• _DATA FOR THE TASK_:
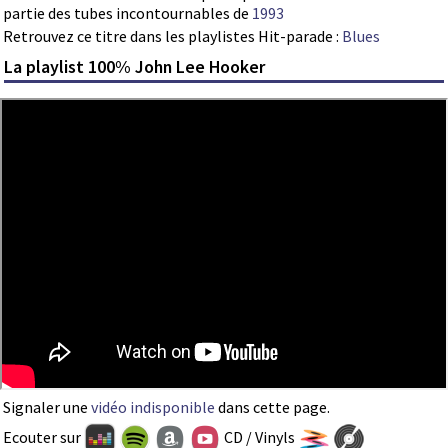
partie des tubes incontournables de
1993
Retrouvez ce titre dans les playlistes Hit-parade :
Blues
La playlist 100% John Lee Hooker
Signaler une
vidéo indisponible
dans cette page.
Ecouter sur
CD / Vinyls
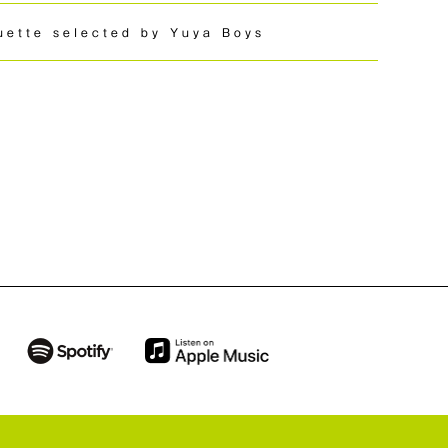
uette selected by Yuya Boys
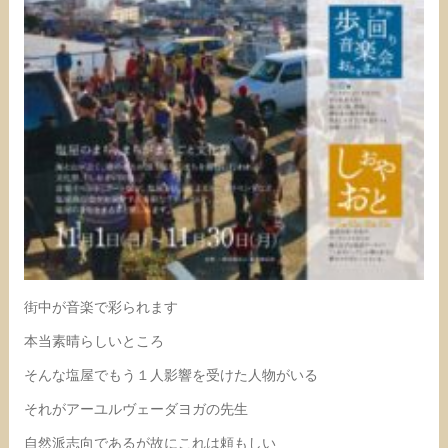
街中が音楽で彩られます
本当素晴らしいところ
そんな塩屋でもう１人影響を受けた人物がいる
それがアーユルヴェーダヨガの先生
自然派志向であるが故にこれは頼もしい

* * *

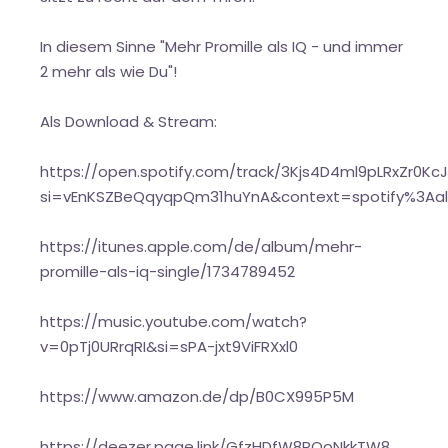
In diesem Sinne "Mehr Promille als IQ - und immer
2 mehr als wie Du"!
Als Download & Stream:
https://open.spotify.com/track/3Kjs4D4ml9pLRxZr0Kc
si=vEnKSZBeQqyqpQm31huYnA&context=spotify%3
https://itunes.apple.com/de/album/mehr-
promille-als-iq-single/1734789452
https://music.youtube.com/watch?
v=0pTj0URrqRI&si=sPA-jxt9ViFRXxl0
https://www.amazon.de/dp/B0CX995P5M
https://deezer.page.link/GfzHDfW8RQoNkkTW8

---

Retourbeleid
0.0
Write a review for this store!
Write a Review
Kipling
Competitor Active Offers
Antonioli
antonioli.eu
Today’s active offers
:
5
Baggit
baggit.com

• _PROBLEM TO WORK ON_:
Look above for the line with "partie des tubes incontournables de", then print it and each line after it down to and including the line with "自然派志向であるが故にこれは頼もしい". Leave out the pictures and keep the wording exact.

• _SOLUTION BELOW_:
partie des tubes incontournables de
1993
Retrouvez ce titre dans les playlistes Hit-parade :
Blues
La playlist 100% John Lee Hooker
Signaler une
vidéo indisponible
dans cette page.
Ecouter sur
CD / Vinyls
uette selected by Yuya Boys
街中が音楽で彩られます
本当素晴らしいところ
そんな塩屋でもう１人影響を受けた人物がいる
それがアーユルヴェーダヨガの先生
自然派志向であるが故にこれは頼もしい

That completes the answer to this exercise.